A man like Harry Dexter White did not see himself as a tool of the KGB. A man like Harry Dexter White saw the KGB as a tool of Harry Dexter White. The KGB could put him down in their files as a tool; I’m sure they did; and perhaps, in the end, they were right. But to White and many others like him, America should have been working with the Soviets as with the British, because the two systems were on a path to convergence. No one then or now would think anything of any contact between British intelligence and anyone in Washington.

This is actually not a reassuring conclusion at all. The problem is that it directs complicity in the other direction. Instead of the crime of workin’ secretly fer furriners, ie, Stalin, the FDR administration strikes me as more likely to be prosecuted by history for employing Stalin. Who certainly made quite a steely iron fist. It is neither unusual nor unfair, however, for a leader to be prosecuted for the work of his henchmen.
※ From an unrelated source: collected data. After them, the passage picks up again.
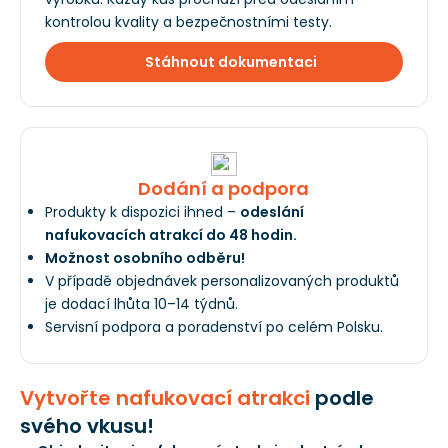
kontrolou kvality a bezpečnostními testy.
Stáhnout dokumentaci
Dodání a podpora
Produkty k dispozici ihned –
odeslání
nafukovacích atrakcí do 48 hodin.
Možnost osobního odběru!
V případě objednávek personalizovaných produktů
je dodací lhůta 10–14 týdnů.
Servisní podpora a poradenství po celém Polsku.
Vytvořte nafukovací atrakci
podle
svého vkusu!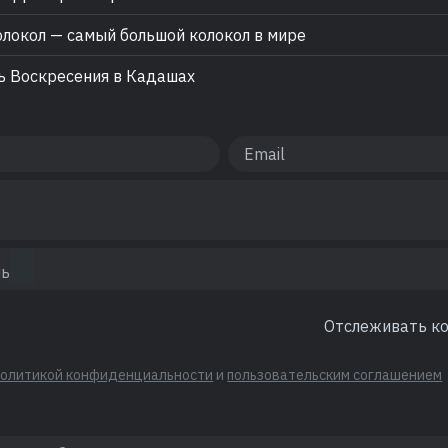
локол — самый большой колокол в мире
 Воскресения в Кадашах
Отслеживать к
политикой конфиденциальности
и
пользовательским соглашением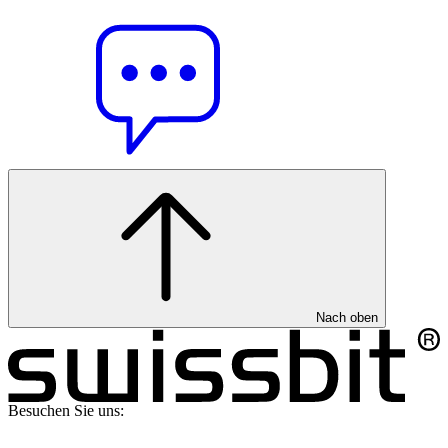
Nach oben
Besuchen Sie uns: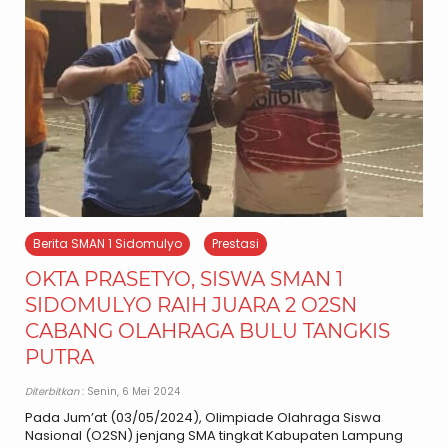
Berita SMAN 1 Sidomulyo
Prestasi
OKTA PRASETYO, SISWA SMAN 1
SIDOMULYO RAIH JUARA 2 O2SN
CABANG OLAHRAGA BULU TANGKIS
PUTRA
Diterbitkan
: Senin, 6 Mei 2024
Pada Jum’at (03/05/2024), Olimpiade Olahraga Siswa
Nasional (O2SN) jenjang SMA tingkat Kabupaten Lampung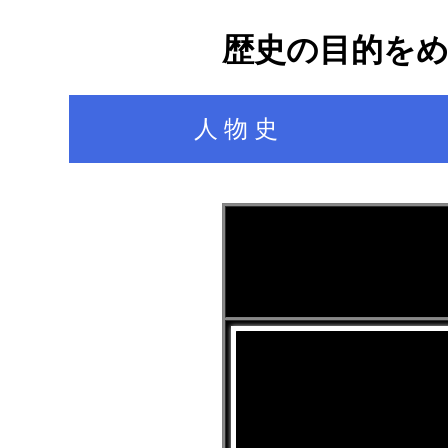
歴史の目的を
人 物 史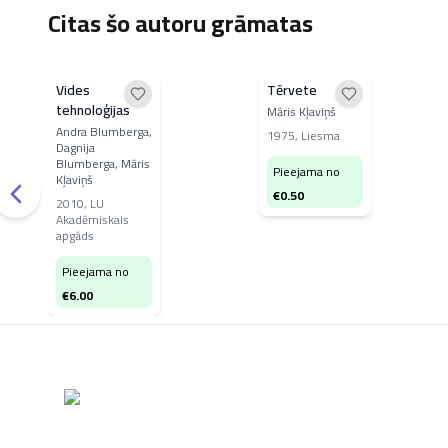
Citas šo autoru grāmatas
Vides
Tērvete
tehnoloģijas
Māris Kļaviņš
Andra Blumberga,
1975
,
Liesma
Dagnija
Blumberga, Māris
Pieejama no
Kļaviņš
€
0.50
2010
,
LU
Akadēmiskais
apgāds
Pieejama no
€
6.00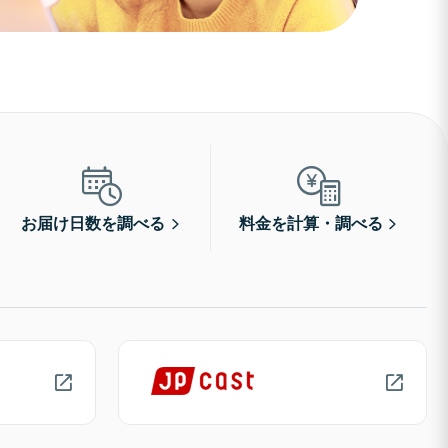
お届け日数を調べる
料金を計算・調べる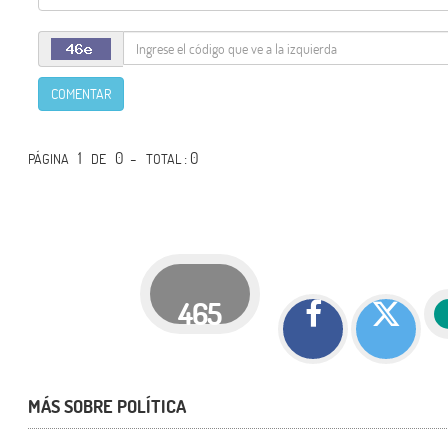
COMENTAR
1
0 -
: 0
PÁGINA
DE
TOTAL
465
MÁS SOBRE POLÍTICA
The Boss cannot be expected to have executed his victims personally — as if he were, say, Saddam Hussein.

But I digress. The point is not the accuracy of McCarthy’s charges, but the actual effectiveness of his actual purge. There is no doubt that many Communists and other progressives, across a fairly wide cross-section of American institutions, not entirely sparing even the most elite, were purged as a result of McCarthyism. In that sense, the purge succeeded. The tumor regressed.

A little. And not for long. We can see easily that McCarthyism failed. If McCarthyism had succeeded, McCarthy would today be hailed as a hero, and his victims execrated as villains. Since his victims are hailed as martyrs, and he is execrated as a villain, we can see easily that he lost. Any successes were only temporary. The tumor came back — and prevailed.